Alotnya pengungkapan fakta yang dielaborasi oleh 3 orang Majelis Hakim dan pengacara baik dari pihak penggugat maupun tergugat dan tergugat intervensi.
Sidang yang dibuka dibuka pukul 13.00 wita yang diawali dengan penyerahan bukti-bukti baru dan selesai pukul 16.30,
Atas pertanyaan yang diajukan pengacara dari pihak penggugat, Reinhaard Mamalu,SH,, MH., Saksi Bernard Pilat, dalam persidangan menyampaikan secara runtut beberapa hal yakni bahwa pada tanggal 7 Oktober 2017, PT.TMS melalui surat bernomor : TMS/XI/2017/26 yang ditujukan kepada Bupati Kabupaten Kepulauan Sangihe, mengajukan permohonan rekomendasi sehubungan dengan kesesuaian tata ruang melalui agenda pembahasan BKPRD, karena mereka (PT.TMS) akan melakukan penyusunan Analisis Mengenai Lingkungan (AMDAL).
Merespon surat permohonan PT.TMS tersebut, tanggal 21 Desember 2017 pemerintah Kabupaten Kepulauan Sangihe melaksanakan rapat BKPRD yang dihadiri oleh 8 instansi teknis terkait di Kabupaten Kepulauan Sangihe yakni Asisten Perekonomian dan Pembangunan, Kepala Dinas Lingkungan, Kepala Dinas Penanaman Modal dan Pelayanan Terpadu Satu Pintu, Kepala Dinas Pekerjaan Umum dan Penataan Ruang, Kepala Dinas Perumahan dan Pemukiman, Kepala Dinas Kelautan dan Perikanan, Kepala Dinas Koperasi Usaha Kecil Menengah, Kepala Dinas Tenaga Kerja dan Transmigrasi dan Kepala Bagian Hukum Setda, dengan jumlah peserta rapat 23 orang.
Berdasarkan hasil rapat tersebut, maka pada tanggal 10 Januari 2018 Sekretaris Daerah Kabupaten Sangihe selaku Ketua BKPRD Sangihe membuat surat Rekomendasi yang ditujukan kepada Bupati Sangihe.
Isi surat rekomendasi terkait permohonan dari direktur PT.TMS tentang kesesuaian ruang kegiatan pertambangan tidak dapat dipenuhi karena tidak sesuai dengan UU no.1 tahun 2014 tentang Pengelolaan Wilayah pesisir dan pulau-pulau kecil.
“Kabupaten Sangihe sangat kecil, karena luasnya hanya 736 Km2, yang tidak bisa dilakukan pertambangan,”ujar Bernard Pilat.

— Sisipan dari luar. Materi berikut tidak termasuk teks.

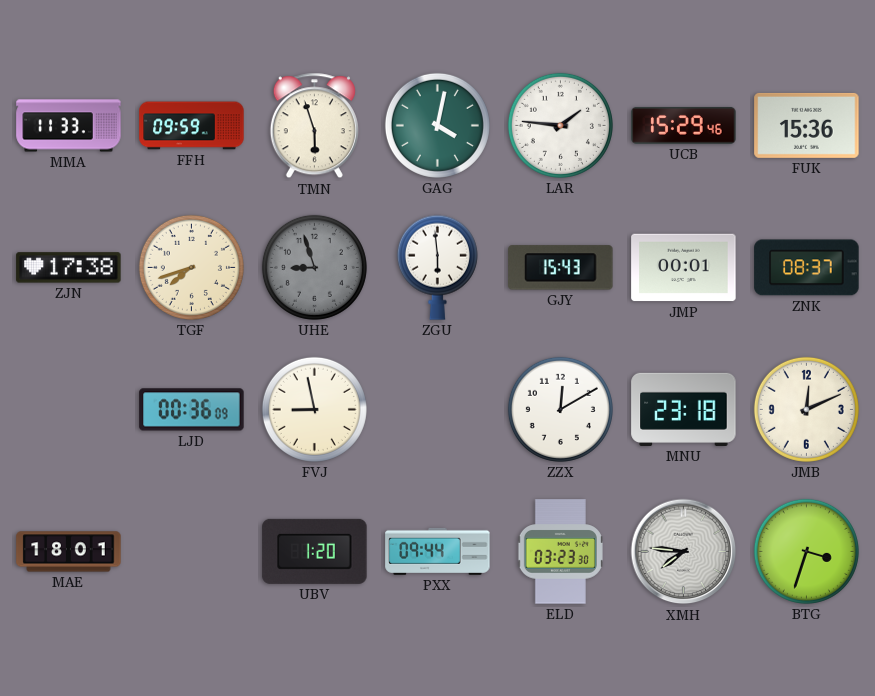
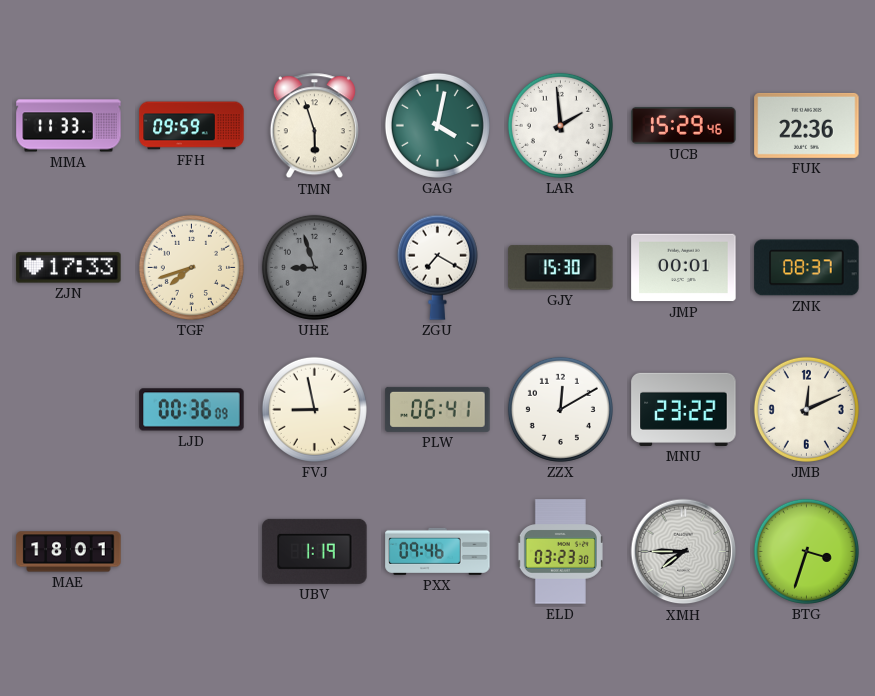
LAR: 1:46 -> 1:59
FUK: 15:36 -> 22:36
ZJN: 17:38 -> 17:33
ZGU: 5:59 -> 7:20
GJY: 15:43 -> 15:30
PLW: none -> 06:41
MNU: 23:18 -> 23:22
UBV: 1:20 -> 1:19
PXX: 09:44 -> 09:46
XMH: 7:46 -> 7:45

“Hal lain yang mendasari surat rekomendasi tersebut menurut Bernard Pilat adalah Perda Kabupaten Sangihe Nomor 4 tahun 2014 tentang Rencana Penataan Ruang Daerah Wilayah Kabupaten Kepulauan Sangihe tahun 2014 – 2034. Pasal 47 ayat (1) menyatakan Kawasan pertambangan sebagaimana dalam pasal 44 huruf C,wajib mematuhi perundang-undangan yang mengatur kegiatan pertambangan di pulau-pulau kecil sesuai aturan perundang-undangan yang berlaku” ,ujar saksi melanjutkan keterangannya
“Ketika rekomendasi ruang kepada PT.TMS tidak dapat dipenuhi oleh pemerintah Kabupaten Sangihe, maka proses Amdal tidak bisa dilanjutkan. Saya mengetahui ada surat rekomendasi ruang yang dari oleh PUPR Provinsi, sementara seharusnya rekomendasi tersebut harus dari kabupaten Sangihe sebagai pihak yang paling berwenang dan tahu dengan situasi daerahnya,” jelas saksi lagi.
Mempertegas penjelasannya, Saksi yang akrab dipanggil Pak Ben ini juga menyatakan bahwa Perda Provinsi nomor 1 tahun 2017 tentang Rencana Wilayah Zonasi Pesisir dan Pulau-Pulau Kecil, sama sekali tidak mencantumkan Sangihe sebagai Kawasan pertambangan.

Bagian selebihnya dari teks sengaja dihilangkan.